● **Prompt**:
Scan the lines below for the word "with". Copy each line you find it in.

**** Input data ****

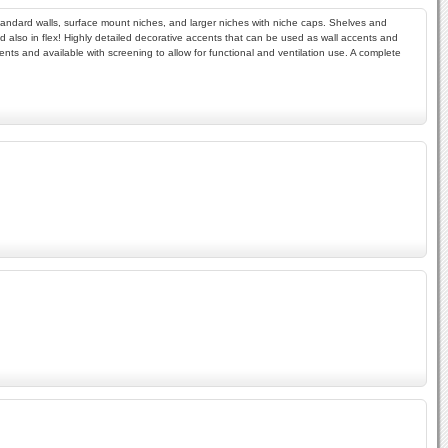
r standard walls, surface mount niches, and larger niches with niche caps. Shelves and
 and also in flex! Highly detailed decorative accents that can be used as wall accents and
ments and available with screening to allow for functional and ventilation use. A complete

****

● **Answer to this task**:
r standard walls, surface mount niches, and larger niches with niche caps. Shelves and
ments and available with screening to allow for functional and ventilation use. A complete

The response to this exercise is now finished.